◆ Exercise objective ◆
Below is a listing. Copy each line of it that holds the word "Offenburger".

◆ Records provided ◆
---+---

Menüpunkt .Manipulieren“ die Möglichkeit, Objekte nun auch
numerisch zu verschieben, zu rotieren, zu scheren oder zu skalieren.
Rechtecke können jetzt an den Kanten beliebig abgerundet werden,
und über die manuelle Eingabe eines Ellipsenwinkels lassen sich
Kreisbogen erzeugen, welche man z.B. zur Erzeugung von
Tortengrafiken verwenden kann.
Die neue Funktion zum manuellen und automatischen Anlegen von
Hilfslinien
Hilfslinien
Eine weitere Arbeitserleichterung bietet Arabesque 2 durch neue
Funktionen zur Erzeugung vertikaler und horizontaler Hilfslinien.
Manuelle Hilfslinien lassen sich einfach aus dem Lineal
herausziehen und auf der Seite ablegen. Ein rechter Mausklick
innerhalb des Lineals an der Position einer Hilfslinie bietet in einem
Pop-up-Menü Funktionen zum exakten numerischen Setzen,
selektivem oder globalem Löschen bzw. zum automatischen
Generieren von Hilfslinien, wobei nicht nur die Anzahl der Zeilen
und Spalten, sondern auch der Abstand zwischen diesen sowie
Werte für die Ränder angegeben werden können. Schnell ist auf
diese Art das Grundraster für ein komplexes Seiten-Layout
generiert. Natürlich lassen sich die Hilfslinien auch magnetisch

---+---

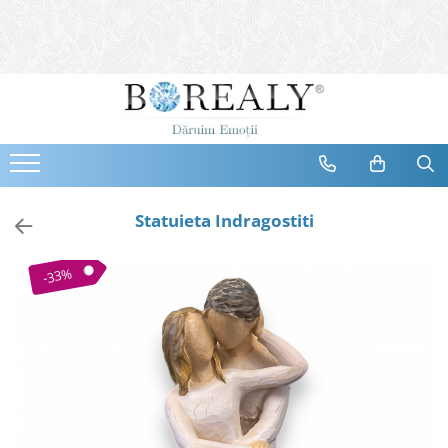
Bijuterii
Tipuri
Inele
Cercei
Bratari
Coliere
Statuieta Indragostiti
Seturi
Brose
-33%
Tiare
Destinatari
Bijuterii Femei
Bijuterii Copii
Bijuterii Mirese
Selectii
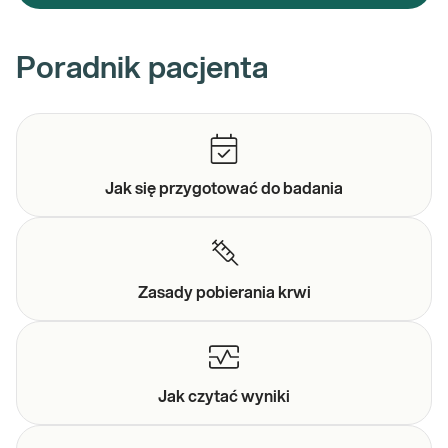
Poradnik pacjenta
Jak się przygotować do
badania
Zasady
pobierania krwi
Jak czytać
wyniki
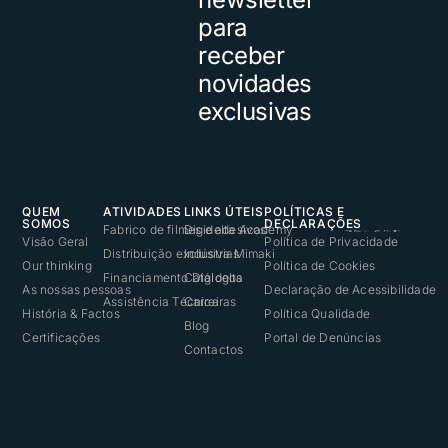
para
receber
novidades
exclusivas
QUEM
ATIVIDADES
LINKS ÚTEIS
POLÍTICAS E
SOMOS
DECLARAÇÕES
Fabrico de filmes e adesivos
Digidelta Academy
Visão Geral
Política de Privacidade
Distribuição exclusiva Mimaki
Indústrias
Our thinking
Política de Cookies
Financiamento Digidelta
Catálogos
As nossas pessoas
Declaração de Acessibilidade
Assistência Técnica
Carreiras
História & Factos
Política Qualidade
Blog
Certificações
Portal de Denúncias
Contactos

---+---

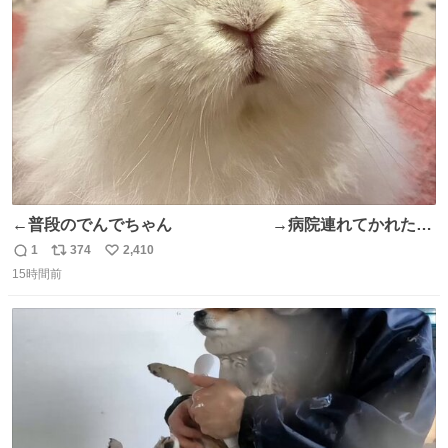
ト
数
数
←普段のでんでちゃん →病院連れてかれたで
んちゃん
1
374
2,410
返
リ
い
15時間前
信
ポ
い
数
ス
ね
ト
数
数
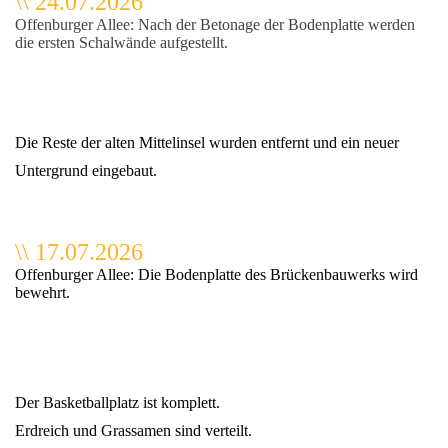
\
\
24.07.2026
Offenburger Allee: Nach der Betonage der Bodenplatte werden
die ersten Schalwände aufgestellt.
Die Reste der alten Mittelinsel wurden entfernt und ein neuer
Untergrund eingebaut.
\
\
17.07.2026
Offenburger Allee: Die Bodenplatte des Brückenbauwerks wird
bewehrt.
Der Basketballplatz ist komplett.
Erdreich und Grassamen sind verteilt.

---+---

◆ Exercise answer ◆
Offenburger Allee: Nach der Betonage der Bodenplatte werden
Offenburger Allee: Die Bodenplatte des Brückenbauwerks wird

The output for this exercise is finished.